The Farm Bill passed recently by the U.S. House of Representatives and Senate isn’t perfect.

The bill cuts SNAP, the nation’s food stamp program, by $8.6 billion over 10 years and restricts states’ efforts to boost federal food stamp benefits by providing small amounts of unneeded heating assistance that triggered higher benefits. Those cuts will certainly hurt the poor living in the frigid northeast.

Farmers will no longer receive subsidies called direct payments that paid farmers whether or not they actually farmed over the course of a year, instead taking part in additional crop insurance programs. The decades-old practice of setting minimum prices for dairy products will end, with the new Farm Bill instead offering insurance to dairy farmers to protect them from falling prices or rising feed prices.

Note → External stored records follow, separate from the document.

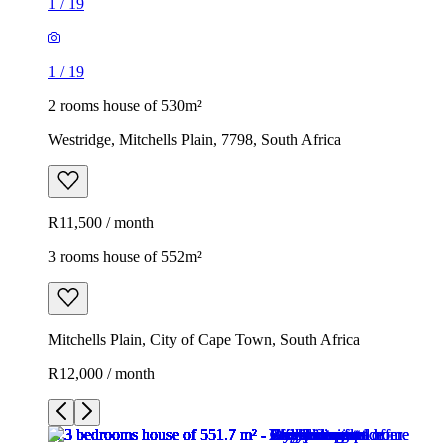
1
/
19
1
/
19
2 rooms house of 530m²
Westridge, Mitchells Plain, 7798, South Africa
R11,500 / month
3 rooms house of 552m²
Mitchells Plain, City of Cape Town, South Africa
R12,000 / month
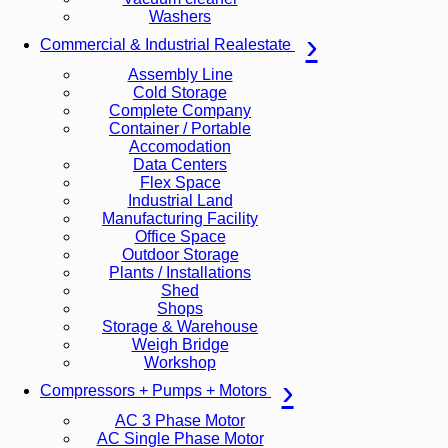
Washers
Commercial & Industrial Realestate
Assembly Line
Cold Storage
Complete Company
Container / Portable
Accomodation
Data Centers
Flex Space
Industrial Land
Manufacturing Facility
Office Space
Outdoor Storage
Plants / Installations
Shed
Shops
Storage & Warehouse
Weigh Bridge
Workshop
Compressors + Pumps + Motors
AC 3 Phase Motor
AC Single Phase Motor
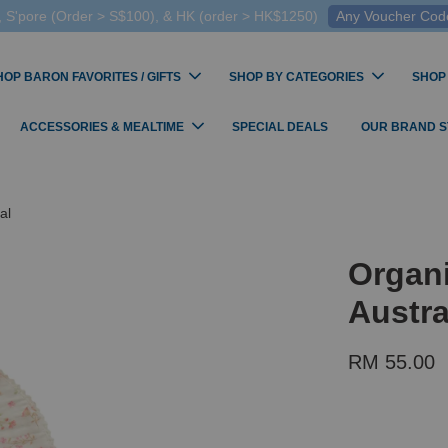
 S'pore (Order > S$100), & HK (order > HK$1250)
Any Voucher Codes
HOP BARON FAVORITES / GIFTS
SHOP BY CATEGORIES
SHOP
ACCESSORIES & MEALTIME
SPECIAL DEALS
OUR BRAND 
al
Organ
Austra
RM 55.00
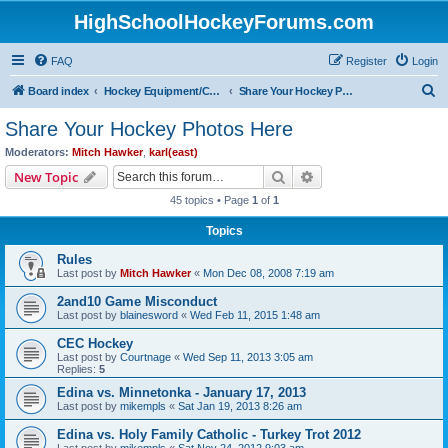
HighSchoolHockeyForums.com
FAQ
Register
Login
S
Board index
Hockey Equipment/Camps/Schools/Tryouts/Photos
Share Your Hockey Photos Here
e
Share Your Hockey Photos Here
a
Moderators:
Mitch Hawker
,
karl(east)
r
Search
Advanced search
New Topic
c
45 topics • Page
1
of
1
h
Topics
Rules
Last post by
Mitch Hawker
«
Mon Dec 08, 2008 7:19 am
2and10 Game Misconduct
Last post by
blainesword
«
Wed Feb 11, 2015 1:48 am
CEC Hockey
Last post by
Courtnage
«
Wed Sep 11, 2013 3:05 am
Replies:
5
Edina vs. Minnetonka - January 17, 2013
Last post by
mikempls
«
Sat Jan 19, 2013 8:26 am
Edina vs. Holy Family Catholic - Turkey Trot 2012
Last post by
mikempls
«
Sat Nov 24, 2012 9:03 am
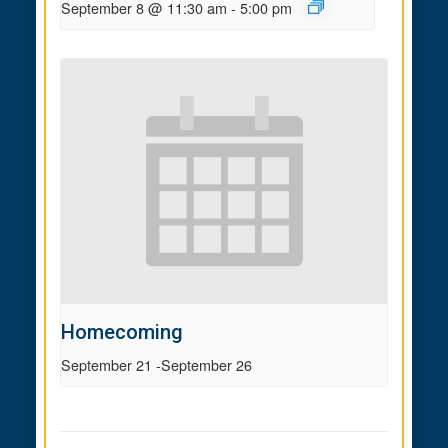
September 8 @ 11:30 am
-
5:00 pm
Homecoming
September 21
-
September 26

State Sen. Catharine Young touts the new insurance program as especially helpful to farmers with less than 200 cows because it will provide small farms with more affordable insurance premiums. The New York Farm Bureau also touts the bill’s research and support programs that will help New York’s growing organic and local food programs and encourage expansion of maple production.

As is the case with most bi-partisan legislation, neither political party nor key stakeholders in the debate got everything they wanted from the 2014 Farm Bill. It is the best bill available after three years of debate and gridlock and saves between $16 and $23 billion over the next 10 years.

It should be signed by President Barack Obama.